Dernekler, ilgili mevzuata göre spesifik amaçları ve işlevleri olan kurumlar olarak bilinir ve bu yönüyle çok değişik toplumsal kesimlerin görünür hale gelmelerini sağlarlar. Kuruluş amaçları ve tüzükleri hem bu görünürlüğün hem de faaliyetlerinin sınırlarını belirler.
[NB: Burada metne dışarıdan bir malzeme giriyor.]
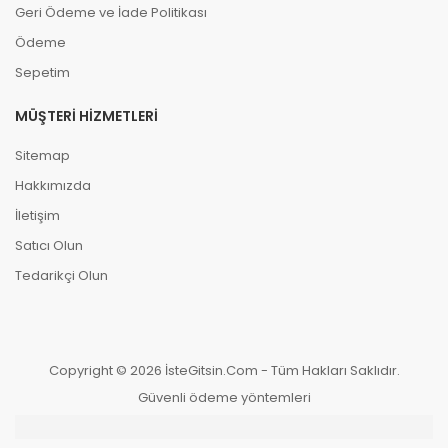
Geri Ödeme ve İade Politikası
Ödeme
Sepetim
MÜŞTERI HIZMETLERI
Sitemap
Hakkımızda
İletişim
Satıcı Olun
Tedarikçi Olun
Copyright © 2026 İsteGitsin.Com - Tüm Hakları Saklıdır.
Güvenli ödeme yöntemleri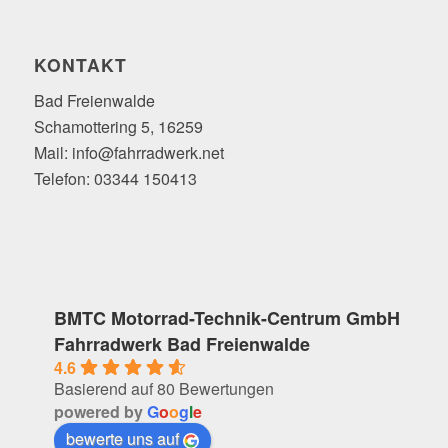
KONTAKT
Bad Freienwalde
Schamottering 5, 16259
Mail: info@fahrradwerk.net
Telefon: 03344 150413
BMTC Motorrad-Technik-Centrum GmbH
Fahrradwerk Bad Freienwalde
4.6
Basierend auf 80 Bewertungen
powered by
G
o
o
g
l
e
bewerte uns auf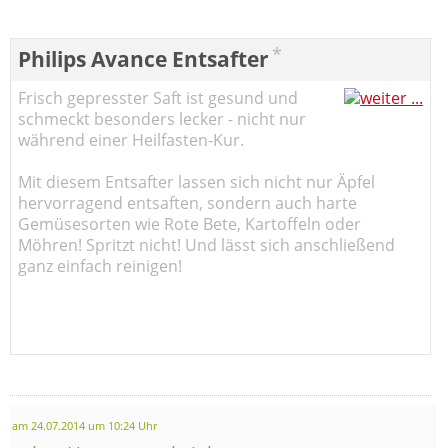
*
Philips Avance Entsafter
Frisch gepresster Saft ist gesund und
schmeckt besonders lecker - nicht nur
während einer Heilfasten-Kur.
Mit diesem Entsafter lassen sich nicht nur Äpfel
hervorragend entsaften, sondern auch harte
Gemüsesorten wie Rote Bete, Kartoffeln oder
Möhren! Spritzt nicht! Und lässt sich anschließend
ganz einfach reinigen!
am 24.07.2014 um 10:24 Uhr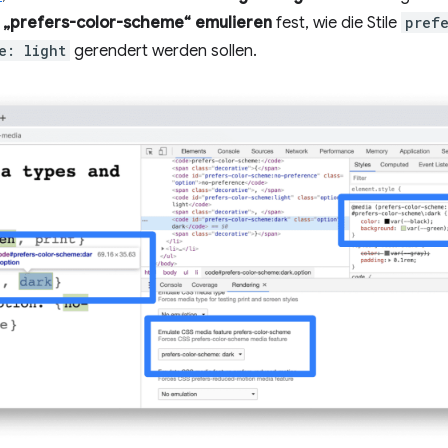
 „prefers-color-scheme“ emulieren
fest, wie die Stile
pref
e: light
gerendert werden sollen.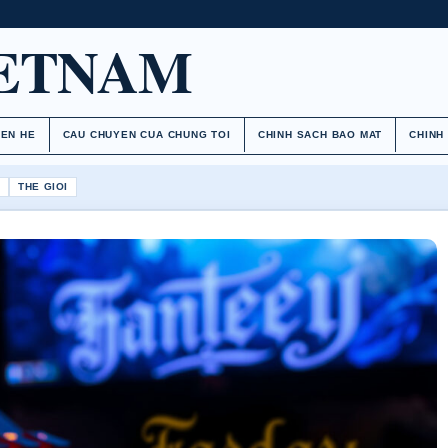
IETNAM
IEN HE
CAU CHUYEN CUA CHUNG TOI
CHINH SACH BAO MAT
CHINH
H
THE GIOI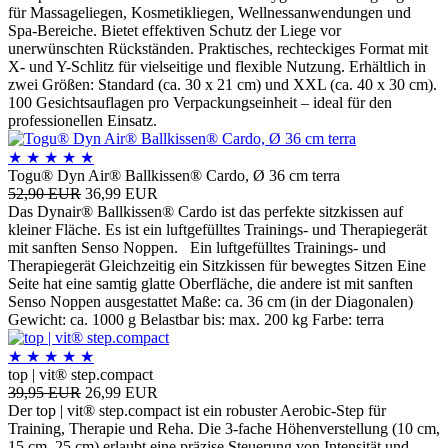
für Massageliegen, Kosmetikliegen, Wellnessanwendungen und
Spa-Bereiche. Bietet effektiven Schutz der Liege vor
unerwünschten Rückständen. Praktisches, rechteckiges Format mit
X- und Y-Schlitz für vielseitige und flexible Nutzung. Erhältlich in
zwei Größen: Standard (ca. 30 x 21 cm) und XXL (ca. 40 x 30 cm).
100 Gesichtsauflagen pro Verpackungseinheit – ideal für den
professionellen Einsatz.
★
★
★
★
★
Togu® Dyn Air® Ballkissen® Cardo, Ø 36 cm terra
52,90 EUR
36,99 EUR
Das Dynair® Ballkissen® Cardo ist das perfekte sitzkissen auf
kleiner Fläche. Es ist ein luftgefülltes Trainings- und Therapiegerät
mit sanften Senso Noppen. Ein luftgefülltes Trainings- und
Therapiegerät Gleichzeitig ein Sitzkissen für bewegtes Sitzen Eine
Seite hat eine samtig glatte Oberfläche, die andere ist mit sanften
Senso Noppen ausgestattet Maße: ca. 36 cm (in der Diagonalen)
Gewicht: ca. 1000 g Belastbar bis: max. 200 kg Farbe: terra
★
★
★
★
★
top | vit® step.compact
39,95 EUR
26,99 EUR
Der top | vit® step.compact ist ein robuster Aerobic-Step für
Training, Therapie und Reha. Die 3-fache Höhenverstellung (10 cm,
15 cm, 25 cm) erlaubt eine präzise Steuerung von Intensität und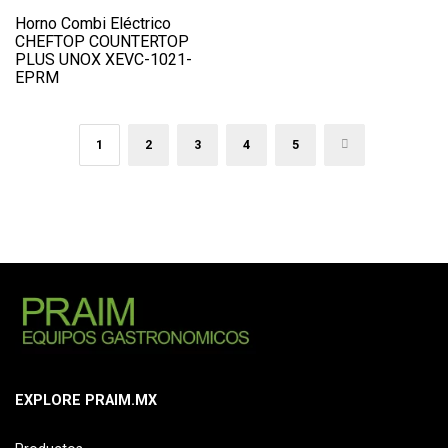
Horno Combi Eléctrico
CHEFTOP COUNTERTOP
PLUS UNOX XEVC-1021-
EPRM
1
2
3
4
5
→
EXPLORE PRAIM.MX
Yasal çerçevede tanımlanmış olmaları nedeniyle genellikle bu sınırların dışına çıkamazlar ve bunu yaptıkları takdirde çeşitli müeyyidelerle karşılaşırlar.

Fakat 1970’li yılların dernekleri formel olarak böyle olmakla birlikte fiili olarak bu sınırların çok ötesinde kurumlar olarak işliyorlardı. Dönemin politik iklimi, kitleler içinde taraftar bulma ve örgütlenme için derneklerin son derece önemli araçlardan biri olmasını sağlamıştı. Hangi isim ve amaçla kurulmuş olurlarsa olsunlar hızla sözkonusu politik iklimin bir parçası haline geliyorlardı. Bu yüzden dernekleri olmayan bir siyasal hareket düşünülemezdi. Hatta her siyasal hareketin öncelikli işlerinden birisi ulaşılabilen her yerde birer dernek kurmaktı. Sonrası adeta kendiliğinden akıyordu. Dernekler seminerlerin, duvarlara yazı yazmanın, korsan gösterilerin, yürüyüşlerin ve mitinglerin örgütlendiği mekânlar haline geliyorlardı.